RECORDS FOR THE TASK >>
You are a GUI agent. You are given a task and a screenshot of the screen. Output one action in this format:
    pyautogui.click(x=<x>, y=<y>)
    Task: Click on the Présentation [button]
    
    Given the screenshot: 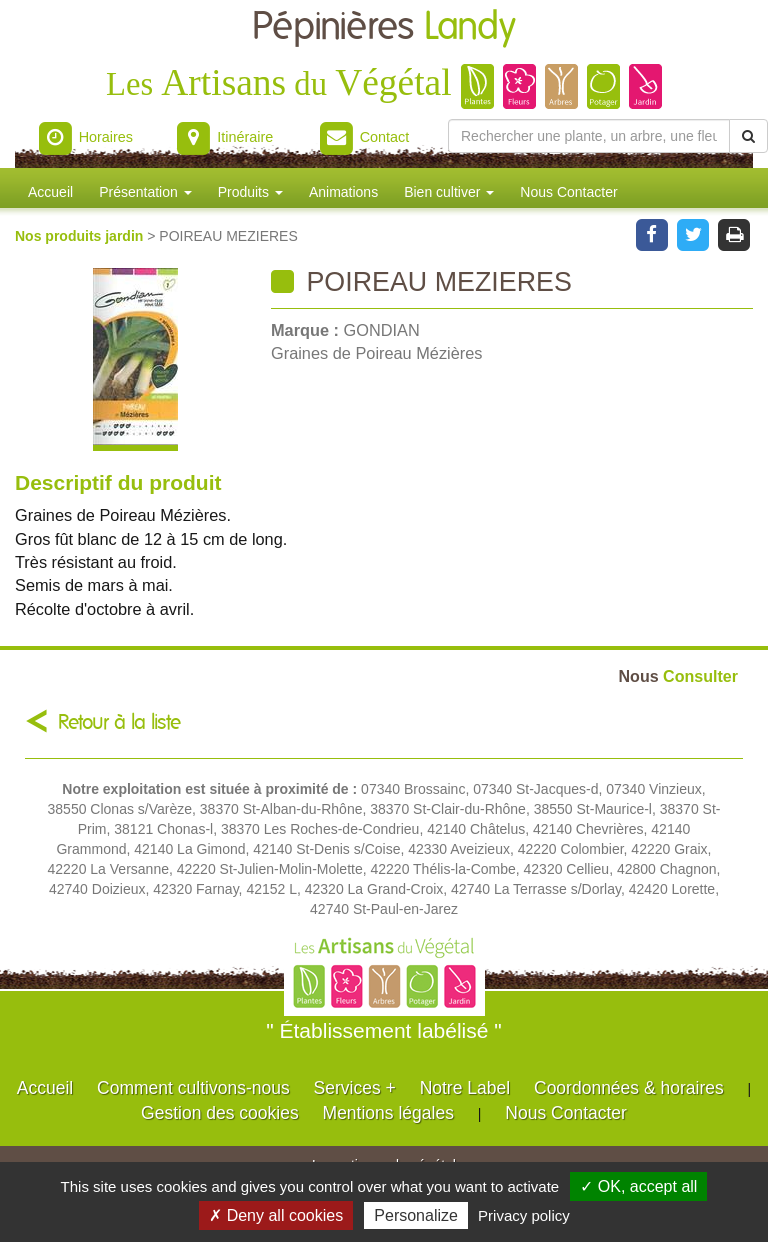 What is the action you would take?
    pyautogui.click(x=145, y=192)
    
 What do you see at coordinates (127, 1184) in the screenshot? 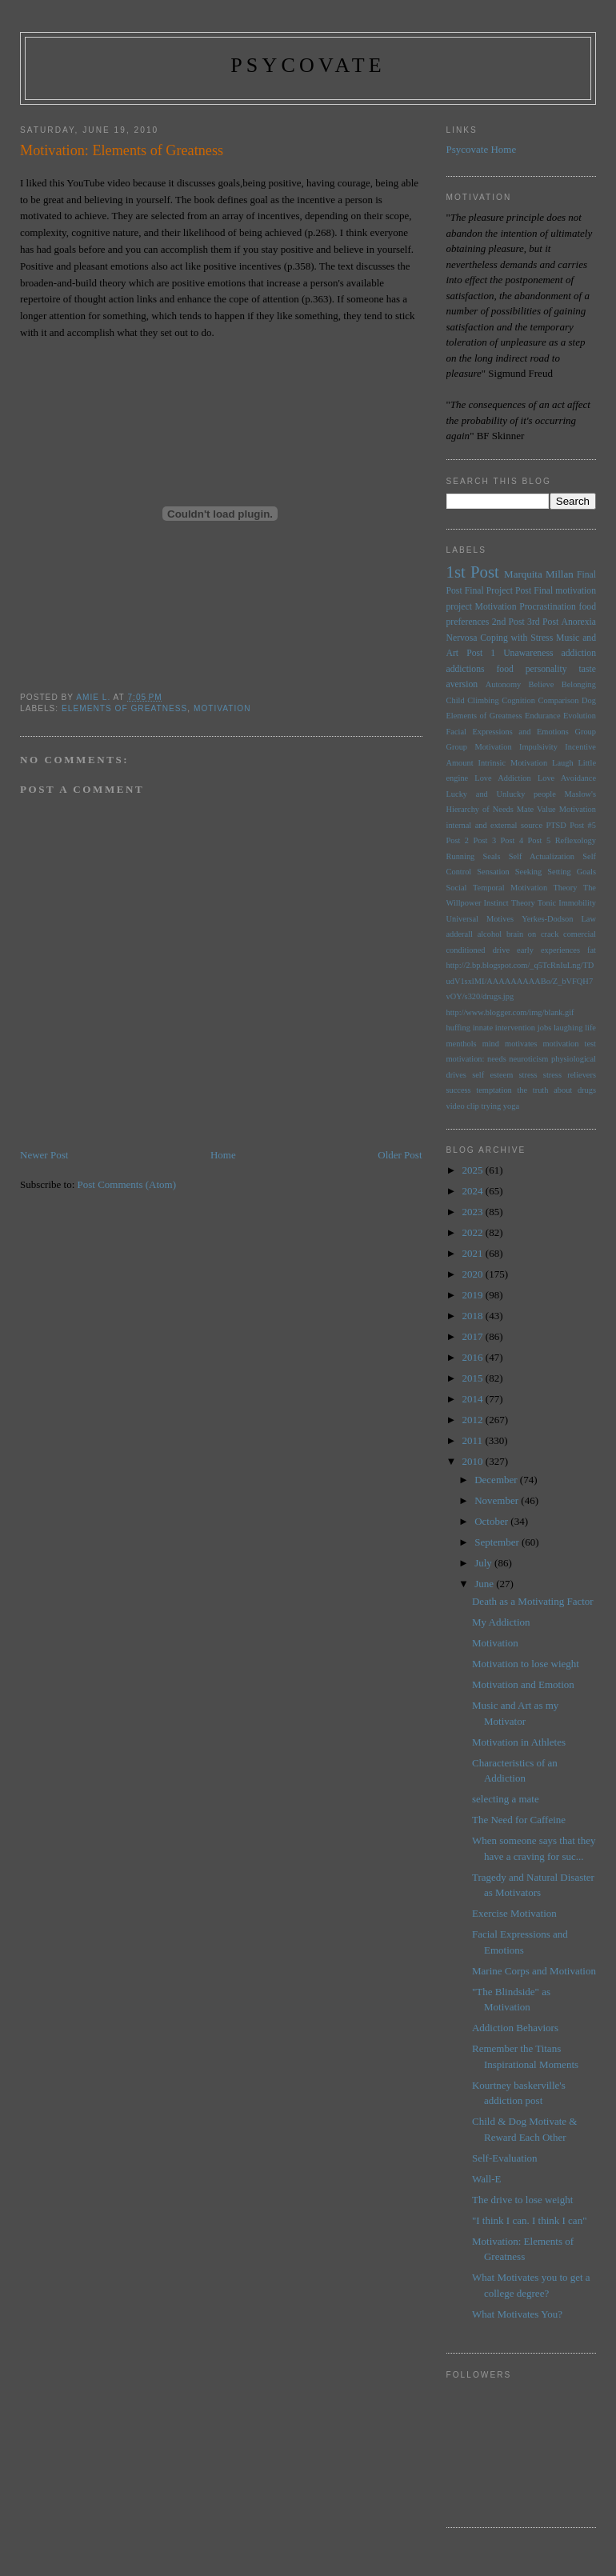
I see `Post Comments (Atom)` at bounding box center [127, 1184].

PROBLEM DETAILS >> What you print must be exactly the lines from the one containing "What do you" through the last line of the material, and no pictures.

WRITTEN REPLY >>
 What do you see at coordinates (127, 1184) in the screenshot? 
I see `Post Comments (Atom)` at bounding box center [127, 1184].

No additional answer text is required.